Given records

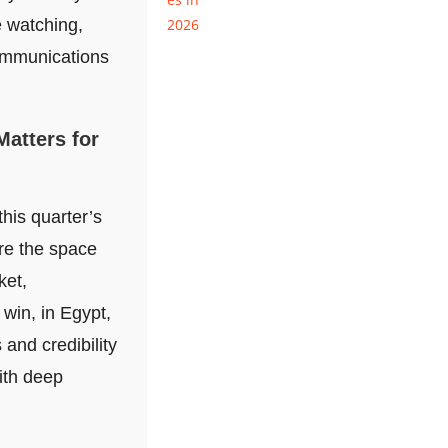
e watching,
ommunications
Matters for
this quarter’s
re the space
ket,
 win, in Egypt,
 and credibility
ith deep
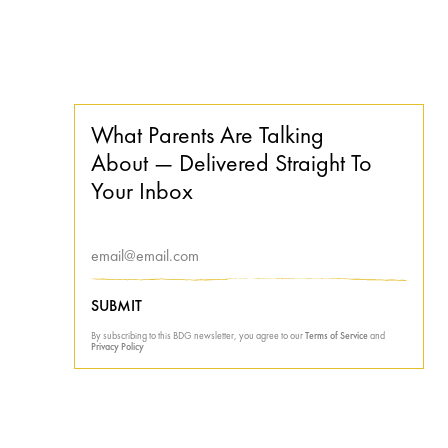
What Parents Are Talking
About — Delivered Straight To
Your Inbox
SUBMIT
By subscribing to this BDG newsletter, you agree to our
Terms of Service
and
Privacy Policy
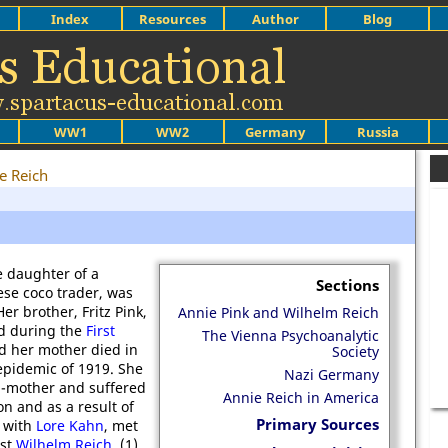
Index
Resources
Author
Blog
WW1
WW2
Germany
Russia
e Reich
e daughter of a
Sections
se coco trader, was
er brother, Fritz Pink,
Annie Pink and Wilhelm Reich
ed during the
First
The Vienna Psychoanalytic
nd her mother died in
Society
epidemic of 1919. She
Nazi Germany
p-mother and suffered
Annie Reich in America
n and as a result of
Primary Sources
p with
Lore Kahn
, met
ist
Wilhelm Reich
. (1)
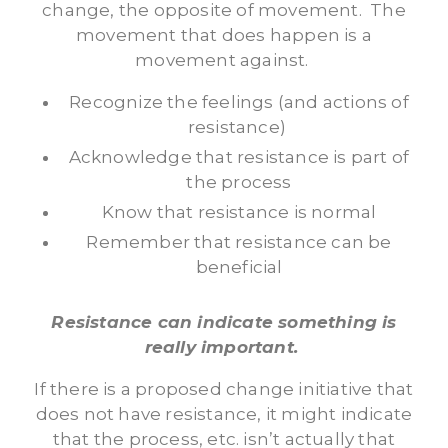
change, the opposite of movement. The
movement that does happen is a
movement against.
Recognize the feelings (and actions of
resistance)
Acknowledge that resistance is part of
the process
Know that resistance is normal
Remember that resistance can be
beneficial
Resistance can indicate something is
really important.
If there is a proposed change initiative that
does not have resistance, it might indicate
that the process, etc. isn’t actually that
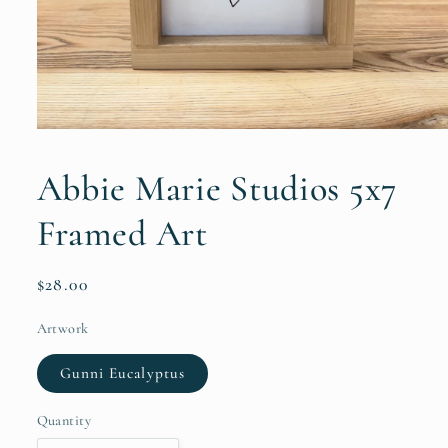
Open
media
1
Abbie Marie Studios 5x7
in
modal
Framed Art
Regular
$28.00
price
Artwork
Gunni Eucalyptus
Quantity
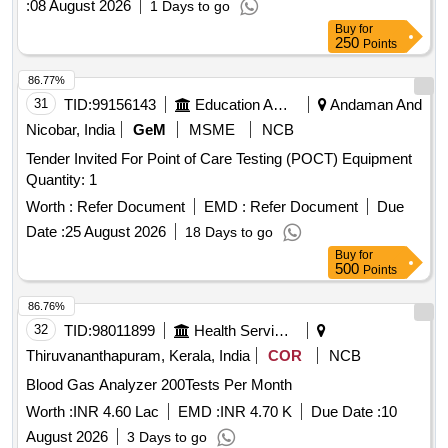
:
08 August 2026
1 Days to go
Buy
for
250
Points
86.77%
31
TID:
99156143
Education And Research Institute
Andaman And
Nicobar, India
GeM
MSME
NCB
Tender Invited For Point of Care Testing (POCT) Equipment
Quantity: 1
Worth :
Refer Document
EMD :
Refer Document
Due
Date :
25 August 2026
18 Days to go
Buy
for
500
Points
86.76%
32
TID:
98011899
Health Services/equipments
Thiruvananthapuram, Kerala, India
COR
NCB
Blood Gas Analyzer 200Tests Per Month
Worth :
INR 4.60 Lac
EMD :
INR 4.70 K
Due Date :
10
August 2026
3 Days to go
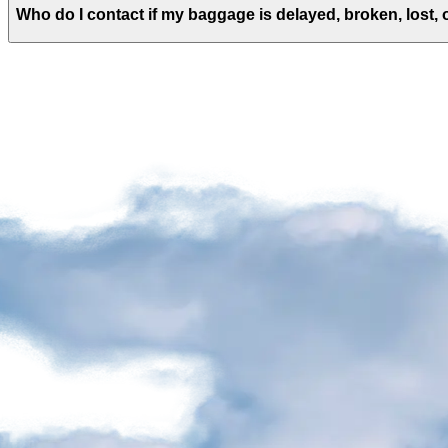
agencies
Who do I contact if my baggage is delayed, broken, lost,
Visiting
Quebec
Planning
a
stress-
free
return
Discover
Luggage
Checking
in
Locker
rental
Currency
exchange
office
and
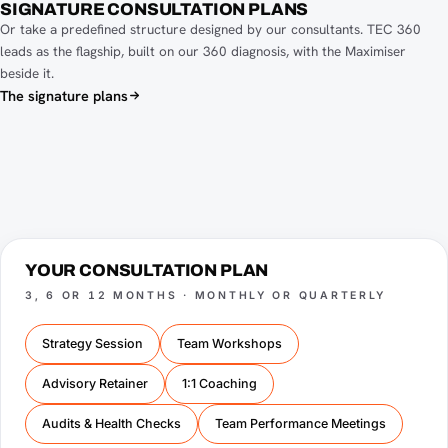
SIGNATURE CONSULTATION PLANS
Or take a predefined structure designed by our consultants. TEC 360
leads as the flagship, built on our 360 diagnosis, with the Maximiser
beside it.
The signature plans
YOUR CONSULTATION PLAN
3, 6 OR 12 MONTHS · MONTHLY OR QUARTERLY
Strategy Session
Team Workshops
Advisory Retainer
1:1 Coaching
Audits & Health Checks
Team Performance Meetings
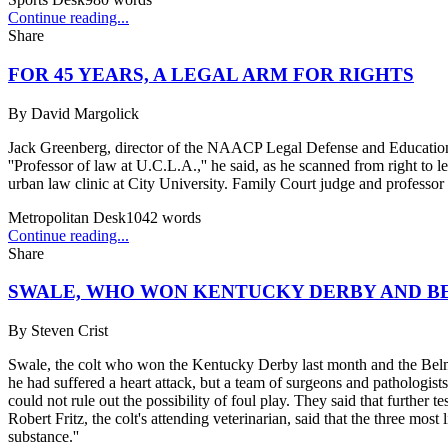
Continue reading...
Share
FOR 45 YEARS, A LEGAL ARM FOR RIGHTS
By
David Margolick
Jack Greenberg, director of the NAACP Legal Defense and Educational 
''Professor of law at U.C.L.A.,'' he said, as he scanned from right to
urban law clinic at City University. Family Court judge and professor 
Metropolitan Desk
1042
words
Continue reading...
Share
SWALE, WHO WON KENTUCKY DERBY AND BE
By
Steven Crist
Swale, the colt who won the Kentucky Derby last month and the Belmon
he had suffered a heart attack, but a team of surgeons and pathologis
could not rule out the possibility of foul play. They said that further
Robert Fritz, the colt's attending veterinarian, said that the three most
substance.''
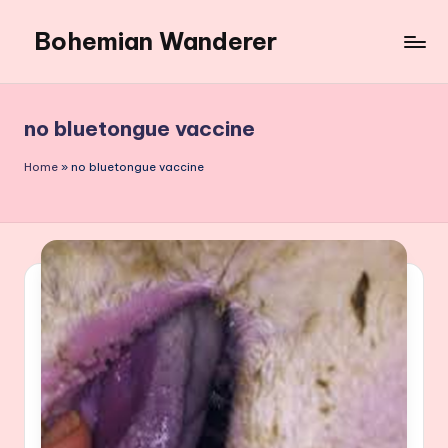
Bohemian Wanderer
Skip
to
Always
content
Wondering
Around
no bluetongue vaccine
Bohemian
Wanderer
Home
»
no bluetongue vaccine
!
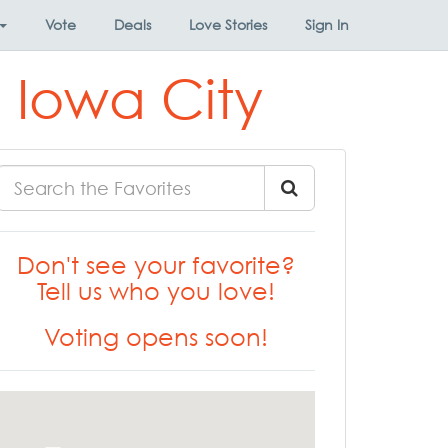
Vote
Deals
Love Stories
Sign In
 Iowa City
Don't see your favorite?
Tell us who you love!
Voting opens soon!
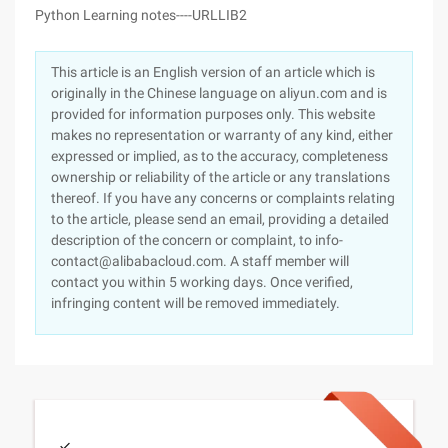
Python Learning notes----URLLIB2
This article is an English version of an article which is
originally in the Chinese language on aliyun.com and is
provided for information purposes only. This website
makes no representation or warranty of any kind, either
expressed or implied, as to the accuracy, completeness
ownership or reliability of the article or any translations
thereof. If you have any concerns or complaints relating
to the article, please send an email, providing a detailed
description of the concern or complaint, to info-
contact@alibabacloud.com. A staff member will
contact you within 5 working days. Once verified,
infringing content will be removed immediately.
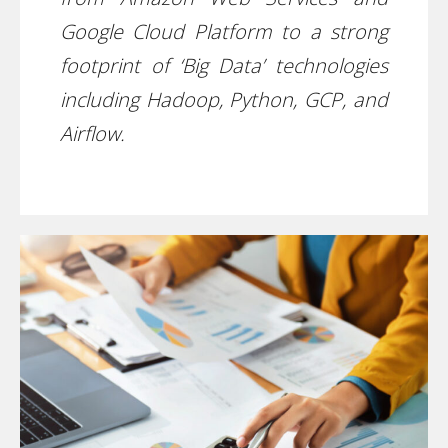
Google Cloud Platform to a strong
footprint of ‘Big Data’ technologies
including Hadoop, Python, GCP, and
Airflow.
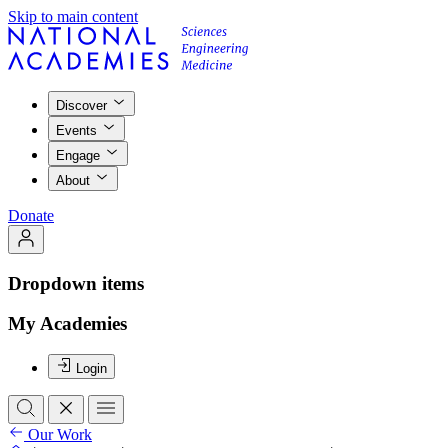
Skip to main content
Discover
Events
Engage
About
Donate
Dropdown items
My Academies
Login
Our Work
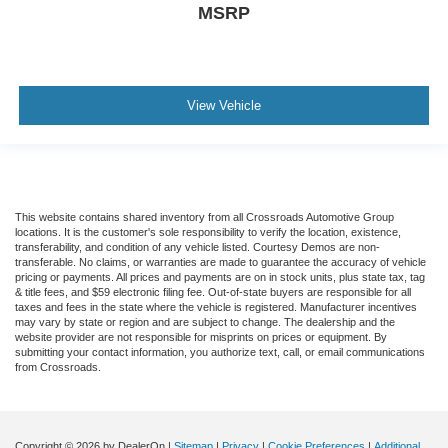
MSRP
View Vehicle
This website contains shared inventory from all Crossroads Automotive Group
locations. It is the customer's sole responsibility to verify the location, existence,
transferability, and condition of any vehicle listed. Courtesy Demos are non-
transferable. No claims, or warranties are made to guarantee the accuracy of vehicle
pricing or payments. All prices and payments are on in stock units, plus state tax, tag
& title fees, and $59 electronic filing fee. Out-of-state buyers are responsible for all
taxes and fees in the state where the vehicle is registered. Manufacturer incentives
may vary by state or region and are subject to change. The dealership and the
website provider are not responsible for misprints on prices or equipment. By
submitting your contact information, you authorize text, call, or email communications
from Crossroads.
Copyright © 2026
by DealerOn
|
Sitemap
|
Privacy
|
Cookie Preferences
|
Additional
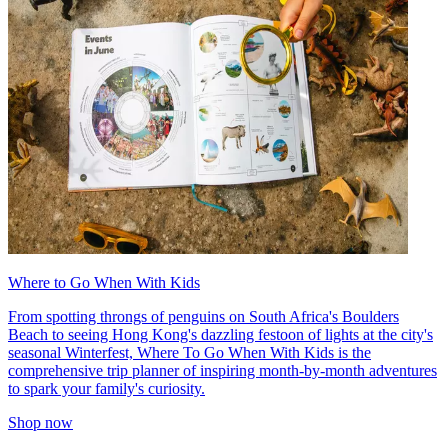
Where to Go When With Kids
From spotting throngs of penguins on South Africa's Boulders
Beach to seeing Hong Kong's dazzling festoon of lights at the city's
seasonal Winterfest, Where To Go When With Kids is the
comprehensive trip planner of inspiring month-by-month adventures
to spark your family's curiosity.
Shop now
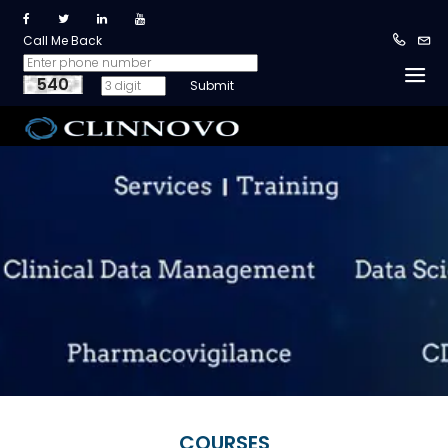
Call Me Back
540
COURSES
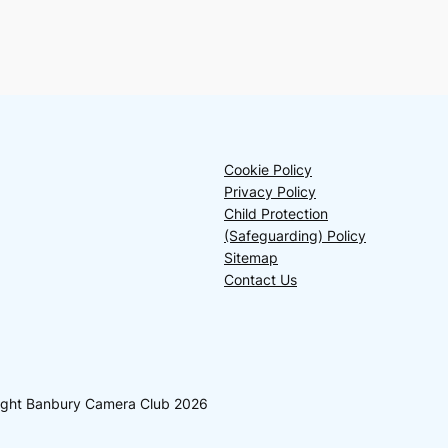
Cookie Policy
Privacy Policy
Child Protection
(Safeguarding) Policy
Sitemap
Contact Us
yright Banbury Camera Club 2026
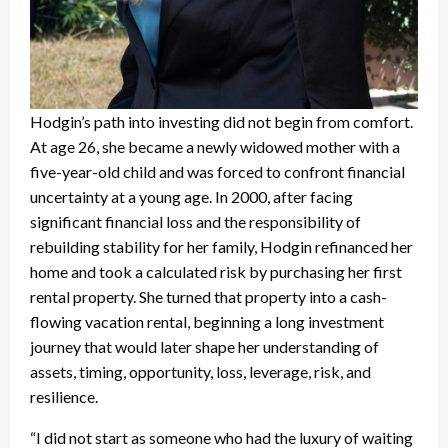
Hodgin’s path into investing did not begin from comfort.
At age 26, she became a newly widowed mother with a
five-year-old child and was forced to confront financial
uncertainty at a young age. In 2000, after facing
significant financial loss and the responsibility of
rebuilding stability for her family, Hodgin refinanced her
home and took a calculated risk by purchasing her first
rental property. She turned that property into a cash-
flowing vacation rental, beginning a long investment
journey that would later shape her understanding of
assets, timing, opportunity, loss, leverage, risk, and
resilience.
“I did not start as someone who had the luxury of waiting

Task brief
All pictures are to be dropped, and the records above returned exactly.

Expected answer
e watching,
ommunications
Matters for
this quarter’s
re the space
ket,
 win, in Egypt,
 and credibility
ith deep
What Parents Are Talking
About — Delivered Straight To
Your Inbox
SUBMIT
By subscribing to this BDG newsletter, you agree to our
Terms of Service
and
Privacy Policy
Index
Resources
Author
Blog
WW1
WW2
Germany
Russia
e Reich
e daughter of a
Sections
se coco trader, was
er brother, Fritz Pink,
Annie Pink and Wilhelm Reich
ed during the
First
The Vienna Psychoanalytic
nd her mother died in
Society
epidemic of 1919. She
Nazi Germany
p-mother and suffered
Annie Reich in America
n and as a result of
Primary Sources
p with
Lore Kahn
, met
ist
Wilhelm Reich
. (1)
change, the opposite of movement. The
movement that does happen is a
movement against.
Recognize the feelings (and actions of
resistance)
Acknowledge that resistance is part of
the process
Know that resistance is normal
Remember that resistance can be
beneficial
Resistance can indicate something is
really important.
If there is a proposed change initiative that
does not have resistance, it might indicate
that the process, etc. isn’t actually that
Open
media
1
Abbie Marie Studios 5x7
in
modal
Framed Art
Regular
$28.00
price
Artwork
Gunni Eucalyptus
Quantity
:
08 August 2026
1 Days to go
Buy
for
250
Points
86.77%
31
TID:
99156143
Education And Research Institute
Andaman And
Nicobar, India
GeM
MSME
NCB
Tender Invited For Point of Care Testing (POCT) Equipment
Quantity: 1
Worth :
Refer Document
EMD :
Refer Document
Due
Date :
25 August 2026
18 Days to go
Buy
for
500
Points
86.76%
32
TID:
98011899
Health Services/equipments
Thiruvananthapuram, Kerala, India
COR
NCB
Blood Gas Analyzer 200Tests Per Month
Worth :
INR 4.60 Lac
EMD :
INR 4.70 K
Due Date :
10
August 2026
3 Days to go
agencies
Who do I contact if my baggage is delayed, broken, lost,
Visiting
Quebec
Planning
a
stress-
free
return
Discover
Luggage
Checking
in
Locker
rental
Currency
exchange
office
and
SIGNATURE CONSULTATION PLANS
Or take a predefined structure designed by our consultants. TEC 360
leads as the flagship, built on our 360 diagnosis, with the Maximiser
beside it.
The signature plans
YOUR CONSULTATION PLAN
3, 6 OR 12 MONTHS · MONTHLY OR QUARTERLY
Strategy Session
Team Workshops
Advisory Retainer
1:1 Coaching
Audits & Health Checks
Team Performance Meetings
Continue reading...
Share
FOR 45 YEARS, A LEGAL ARM FOR RIGHTS
By
David Margolick
Jack Greenberg, director of the NAACP Legal Defense and Educational 
''Professor of law at U.C.L.A.,'' he said, as he scanned from right to
urban law clinic at City University. Family Court judge and professor 
Metropolitan Desk
1042
words
Continue reading...
Share
SWALE, WHO WON KENTUCKY DERBY AND BE
By
Steven Crist
Swale, the colt who won the Kentucky Derby last month and the Belmon
he had suffered a heart attack, but a team of surgeons and pathologis
could not rule out the possibility of foul play. They said that further
Robert Fritz, the colt's attending veterinarian, said that the three most
substance.''
Bohemian Wanderer
Skip
to
Always
content
Wondering
Around
no bluetongue vaccine
Bohemian
Wanderer
Home
»
no bluetongue vaccine
!
Vote
Deals
Love Stories
Sign In
 Iowa City
Don't see your favorite?
Tell us who you love!
Voting opens soon!
Python Learning notes----URLLIB2
This article is an English version of an article which is
originally in the Chinese language on aliyun.com and is
provided for information purposes only. This website
makes no representation or warranty of any kind, either
expressed or implied, as to the accuracy, completeness
ownership or reliability of the article or any translations
thereof. If you have any concerns or complaints relating
to the article, please send an email, providing a detailed
description of the concern or complaint, to info-
contact@alibabacloud.com. A staff member will
contact you within 5 working days. Once verified,
infringing content will be removed immediately.
Google Cloud Platform to a strong
footprint of ‘Big Data’ technologies
including Hadoop, Python, GCP, and
Airflow.
Skip to main content
Discover
Events
Engage
About
Donate
Dropdown items
My Academies
Login
Our Work
MSRP
View Vehicle
This website contains shared inventory from all Crossroads Automotive Group
locations. It is the customer's sole responsibility to verify the location, existence,
transferability, and condition of any vehicle listed. Courtesy Demos are non-
transferable. No claims, or warranties are made to guarantee the accuracy of vehicle
pricing or payments. All prices and payments are on in stock units, plus state tax, tag
& title fees, and $59 electronic filing fee. Out-of-state buyers are responsible for all
taxes and fees in the state where the vehicle is registered. Manufacturer incentives
may vary by state or region and are subject to change. The dealership and the
website provider are not responsible for misprints on prices or equipment. By
submitting your contact information, you authorize text, call, or email communications
from Crossroads.
Copyright © 2026
by DealerOn
|
Sitemap
|
Privacy
|
Cookie Preferences
|
Additional
Where to Go When With Kids
From spotting throngs of penguins on South Africa's Boulders
Beach to seeing Hong Kong's dazzling festoon of lights at the city's
seasonal Winterfest, Where To Go When With Kids is the
comprehensive trip planner of inspiring month-by-month adventures
to spark your family's curiosity.
Shop now
Call Me Back
540
COURSES
Cookie Policy
Privacy Policy
Child Protection
(Safeguarding) Policy
Sitemap
Contact Us
yright Banbury Camera Club 2026
Hodgin’s path into investing did not begin from comfort.
At age 26, she became a newly widowed mother with a
five-year-old child and was forced to confront financial
uncertainty at a young age. In 2000, after facing
significant financial loss and the responsibility of
rebuilding stability for her family, Hodgin refinanced her
home and took a calculated risk by purchasing her first
rental property. She turned that property into a cash-
flowing vacation rental, beginning a long investment
journey that would later shape her understanding of
assets, timing, opportunity, loss, leverage, risk, and
resilience.
“I did not start as someone who had the luxury of waiting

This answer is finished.